(Recorded data)
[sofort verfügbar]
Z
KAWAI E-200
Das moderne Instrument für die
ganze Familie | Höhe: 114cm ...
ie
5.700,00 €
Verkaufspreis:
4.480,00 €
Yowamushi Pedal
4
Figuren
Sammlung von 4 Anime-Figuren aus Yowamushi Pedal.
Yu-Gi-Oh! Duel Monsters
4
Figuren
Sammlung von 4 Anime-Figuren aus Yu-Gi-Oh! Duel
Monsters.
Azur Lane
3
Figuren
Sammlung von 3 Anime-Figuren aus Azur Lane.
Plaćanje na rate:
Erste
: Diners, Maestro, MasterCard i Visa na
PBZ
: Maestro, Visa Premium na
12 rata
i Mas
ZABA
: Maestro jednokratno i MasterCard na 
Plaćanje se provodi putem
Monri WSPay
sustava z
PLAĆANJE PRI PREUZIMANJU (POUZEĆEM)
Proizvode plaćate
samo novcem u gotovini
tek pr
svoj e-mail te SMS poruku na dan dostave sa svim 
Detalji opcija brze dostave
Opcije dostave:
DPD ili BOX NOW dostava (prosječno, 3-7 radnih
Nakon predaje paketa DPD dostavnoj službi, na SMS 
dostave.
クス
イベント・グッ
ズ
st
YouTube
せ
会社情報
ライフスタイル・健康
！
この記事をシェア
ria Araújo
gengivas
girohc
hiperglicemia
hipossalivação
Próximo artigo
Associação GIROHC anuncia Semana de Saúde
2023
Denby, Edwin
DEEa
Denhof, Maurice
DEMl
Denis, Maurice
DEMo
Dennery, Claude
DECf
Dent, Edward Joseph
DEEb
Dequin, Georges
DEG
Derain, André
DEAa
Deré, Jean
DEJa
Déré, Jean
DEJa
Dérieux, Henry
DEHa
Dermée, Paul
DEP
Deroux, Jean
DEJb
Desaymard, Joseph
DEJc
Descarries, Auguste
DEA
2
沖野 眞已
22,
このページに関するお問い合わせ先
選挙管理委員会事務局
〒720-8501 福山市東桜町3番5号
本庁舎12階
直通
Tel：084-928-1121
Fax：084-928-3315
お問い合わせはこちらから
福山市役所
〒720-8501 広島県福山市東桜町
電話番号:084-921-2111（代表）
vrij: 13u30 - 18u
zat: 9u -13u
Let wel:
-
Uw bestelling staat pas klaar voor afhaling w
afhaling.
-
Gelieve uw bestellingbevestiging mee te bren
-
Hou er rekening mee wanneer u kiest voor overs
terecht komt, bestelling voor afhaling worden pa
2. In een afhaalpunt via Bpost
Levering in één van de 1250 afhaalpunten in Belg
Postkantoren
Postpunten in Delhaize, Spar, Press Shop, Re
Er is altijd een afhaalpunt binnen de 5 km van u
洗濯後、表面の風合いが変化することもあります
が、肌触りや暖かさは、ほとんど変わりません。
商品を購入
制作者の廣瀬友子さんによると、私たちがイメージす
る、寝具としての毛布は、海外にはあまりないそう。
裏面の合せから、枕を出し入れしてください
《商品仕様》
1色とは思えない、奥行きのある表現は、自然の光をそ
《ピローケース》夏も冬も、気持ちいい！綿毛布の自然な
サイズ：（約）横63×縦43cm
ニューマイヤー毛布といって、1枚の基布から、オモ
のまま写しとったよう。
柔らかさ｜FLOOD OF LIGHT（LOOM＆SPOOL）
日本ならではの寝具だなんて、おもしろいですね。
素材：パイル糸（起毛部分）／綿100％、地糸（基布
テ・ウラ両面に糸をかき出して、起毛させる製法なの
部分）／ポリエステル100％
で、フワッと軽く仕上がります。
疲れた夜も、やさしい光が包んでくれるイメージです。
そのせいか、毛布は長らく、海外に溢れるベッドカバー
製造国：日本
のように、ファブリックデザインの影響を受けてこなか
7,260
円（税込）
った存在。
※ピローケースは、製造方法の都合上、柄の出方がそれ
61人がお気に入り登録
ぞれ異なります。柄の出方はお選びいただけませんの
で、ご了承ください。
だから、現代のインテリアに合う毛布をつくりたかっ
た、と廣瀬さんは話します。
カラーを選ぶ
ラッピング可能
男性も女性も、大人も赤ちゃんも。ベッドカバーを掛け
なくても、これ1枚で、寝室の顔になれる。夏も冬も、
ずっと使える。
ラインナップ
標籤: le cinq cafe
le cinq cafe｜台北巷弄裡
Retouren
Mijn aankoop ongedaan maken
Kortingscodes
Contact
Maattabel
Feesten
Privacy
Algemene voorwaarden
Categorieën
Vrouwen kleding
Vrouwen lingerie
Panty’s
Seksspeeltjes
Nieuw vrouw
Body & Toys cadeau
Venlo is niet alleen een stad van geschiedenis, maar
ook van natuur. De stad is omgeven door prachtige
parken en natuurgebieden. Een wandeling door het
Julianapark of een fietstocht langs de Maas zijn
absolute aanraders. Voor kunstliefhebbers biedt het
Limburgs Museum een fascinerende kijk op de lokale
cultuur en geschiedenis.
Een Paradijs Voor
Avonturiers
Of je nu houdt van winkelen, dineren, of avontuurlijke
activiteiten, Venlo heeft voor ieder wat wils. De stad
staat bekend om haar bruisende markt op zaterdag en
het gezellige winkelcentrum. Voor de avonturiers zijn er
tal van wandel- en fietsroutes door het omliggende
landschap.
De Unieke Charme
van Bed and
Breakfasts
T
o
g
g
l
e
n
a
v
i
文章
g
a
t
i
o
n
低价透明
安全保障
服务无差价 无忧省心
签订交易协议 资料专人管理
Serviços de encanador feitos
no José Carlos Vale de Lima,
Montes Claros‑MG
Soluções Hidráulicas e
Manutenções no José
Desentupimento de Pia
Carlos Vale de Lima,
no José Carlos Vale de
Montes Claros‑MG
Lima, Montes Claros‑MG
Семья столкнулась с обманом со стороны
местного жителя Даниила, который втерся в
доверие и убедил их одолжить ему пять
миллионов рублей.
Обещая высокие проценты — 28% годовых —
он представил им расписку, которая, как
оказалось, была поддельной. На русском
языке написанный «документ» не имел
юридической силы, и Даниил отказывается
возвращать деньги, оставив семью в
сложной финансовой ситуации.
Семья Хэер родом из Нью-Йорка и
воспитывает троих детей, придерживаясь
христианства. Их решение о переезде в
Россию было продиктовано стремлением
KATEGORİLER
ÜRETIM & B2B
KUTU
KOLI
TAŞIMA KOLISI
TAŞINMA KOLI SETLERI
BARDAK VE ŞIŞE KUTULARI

## Problem statement
Output every entry exactly as it appears.

## Exercise answer
[sofort verfügbar]
Z
KAWAI E-200
Das moderne Instrument für die
ganze Familie | Höhe: 114cm ...
ie
5.700,00 €
Verkaufspreis:
4.480,00 €
Yowamushi Pedal
4
Figuren
Sammlung von 4 Anime-Figuren aus Yowamushi Pedal.
Yu-Gi-Oh! Duel Monsters
4
Figuren
Sammlung von 4 Anime-Figuren aus Yu-Gi-Oh! Duel
Monsters.
Azur Lane
3
Figuren
Sammlung von 3 Anime-Figuren aus Azur Lane.
Plaćanje na rate:
Erste
: Diners, Maestro, MasterCard i Visa na
PBZ
: Maestro, Visa Premium na
12 rata
i Mas
ZABA
: Maestro jednokratno i MasterCard na 
Plaćanje se provodi putem
Monri WSPay
sustava z
PLAĆANJE PRI PREUZIMANJU (POUZEĆEM)
Proizvode plaćate
samo novcem u gotovini
tek pr
svoj e-mail te SMS poruku na dan dostave sa svim 
Detalji opcija brze dostave
Opcije dostave:
DPD ili BOX NOW dostava (prosječno, 3-7 radnih
Nakon predaje paketa DPD dostavnoj službi, na SMS 
dostave.
クス
イベント・グッ
ズ
st
YouTube
せ
会社情報
ライフスタイル・健康
！
この記事をシェア
ria Araújo
gengivas
girohc
hiperglicemia
hipossalivação
Próximo artigo
Associação GIROHC anuncia Semana de Saúde
2023
Denby, Edwin
DEEa
Denhof, Maurice
DEMl
Denis, Maurice
DEMo
Dennery, Claude
DECf
Dent, Edward Joseph
DEEb
Dequin, Georges
DEG
Derain, André
DEAa
Deré, Jean
DEJa
Déré, Jean
DEJa
Dérieux, Henry
DEHa
Dermée, Paul
DEP
Deroux, Jean
DEJb
Desaymard, Joseph
DEJc
Descarries, Auguste
DEA
2
沖野 眞已
22,
このページに関するお問い合わせ先
選挙管理委員会事務局
〒720-8501 福山市東桜町3番5号
本庁舎12階
直通
Tel：084-928-1121
Fax：084-928-3315
お問い合わせはこちらから
福山市役所
〒720-8501 広島県福山市東桜町
電話番号:084-921-2111（代表）
vrij: 13u30 - 18u
zat: 9u -13u
Let wel:
-
Uw bestelling staat pas klaar voor afhaling w
afhaling.
-
Gelieve uw bestellingbevestiging mee te bren
-
Hou er rekening mee wanneer u kiest voor overs
terecht komt, bestelling voor afhaling worden pa
2. In een afhaalpunt via Bpost
Levering in één van de 1250 afhaalpunten in Belg
Postkantoren
Postpunten in Delhaize, Spar, Press Shop, Re
Er is altijd een afhaalpunt binnen de 5 km van u
洗濯後、表面の風合いが変化することもあります
が、肌触りや暖かさは、ほとんど変わりません。
商品を購入
制作者の廣瀬友子さんによると、私たちがイメージす
る、寝具としての毛布は、海外にはあまりないそう。
裏面の合せから、枕を出し入れしてください
《商品仕様》
1色とは思えない、奥行きのある表現は、自然の光をそ
《ピローケース》夏も冬も、気持ちいい！綿毛布の自然な
サイズ：（約）横63×縦43cm
ニューマイヤー毛布といって、1枚の基布から、オモ
のまま写しとったよう。
柔らかさ｜FLOOD OF LIGHT（LOOM＆SPOOL）
日本ならではの寝具だなんて、おもしろいですね。
素材：パイル糸（起毛部分）／綿100％、地糸（基布
テ・ウラ両面に糸をかき出して、起毛させる製法なの
部分）／ポリエステル100％
で、フワッと軽く仕上がります。
疲れた夜も、やさしい光が包んでくれるイメージです。
そのせいか、毛布は長らく、海外に溢れるベッドカバー
製造国：日本
のように、ファブリックデザインの影響を受けてこなか
7,260
円（税込）
った存在。
※ピローケースは、製造方法の都合上、柄の出方がそれ
61人がお気に入り登録
ぞれ異なります。柄の出方はお選びいただけませんの
で、ご了承ください。
だから、現代のインテリアに合う毛布をつくりたかっ
た、と廣瀬さんは話します。
カラーを選ぶ
ラッピング可能
男性も女性も、大人も赤ちゃんも。ベッドカバーを掛け
なくても、これ1枚で、寝室の顔になれる。夏も冬も、
ずっと使える。
ラインナップ
標籤: le cinq cafe
le cinq cafe｜台北巷弄裡
Retouren
Mijn aankoop ongedaan maken
Kortingscodes
Contact
Maattabel
Feesten
Privacy
Algemene voorwaarden
Categorieën
Vrouwen kleding
Vrouwen lingerie
Panty’s
Seksspeeltjes
Nieuw vrouw
Body & Toys cadeau
Venlo is niet alleen een stad van geschiedenis, maar
ook van natuur. De stad is omgeven door prachtige
parken en natuurgebieden. Een wandeling door het
Julianapark of een fietstocht langs de Maas zijn
absolute aanraders. Voor kunstliefhebbers biedt het
Limburgs Museum een fascinerende kijk op de lokale
cultuur en geschiedenis.
Een Paradijs Voor
Avonturiers
Of je nu houdt van winkelen, dineren, of avontuurlijke
activiteiten, Venlo heeft voor ieder wat wils. De stad
staat bekend om haar bruisende markt op zaterdag en
het gezellige winkelcentrum. Voor de avonturiers zijn er
tal van wandel- en fietsroutes door het omliggende
landschap.
De Unieke Charme
van Bed and
Breakfasts
T
o
g
g
l
e
n
a
v
i
文章
g
a
t
i
o
n
低价透明
安全保障
服务无差价 无忧省心
签订交易协议 资料专人管理
Serviços de encanador feitos
no José Carlos Vale de Lima,
Montes Claros‑MG
Soluções Hidráulicas e
Manutenções no José
Desentupimento de Pia
Carlos Vale de Lima,
no José Carlos Vale de
Montes Claros‑MG
Lima, Montes Claros‑MG
Семья столкнулась с обманом со стороны
местного жителя Даниила, который втерся в
доверие и убедил их одолжить ему пять
миллионов рублей.
Обещая высокие проценты — 28% годовых —
он представил им расписку, которая, как
оказалось, была поддельной. На русском
языке написанный «документ» не имел
юридической силы, и Даниил отказывается
возвращать деньги, оставив семью в
сложной финансовой ситуации.
Семья Хэер родом из Нью-Йорка и
воспитывает троих детей, придерживаясь
христианства. Их решение о переезде в
Россию было продиктовано стремлением
KATEGORİLER
ÜRETIM & B2B
KUTU
KOLI
TAŞIMA KOLISI
TAŞINMA KOLI SETLERI
BARDAK VE ŞIŞE KUTULARI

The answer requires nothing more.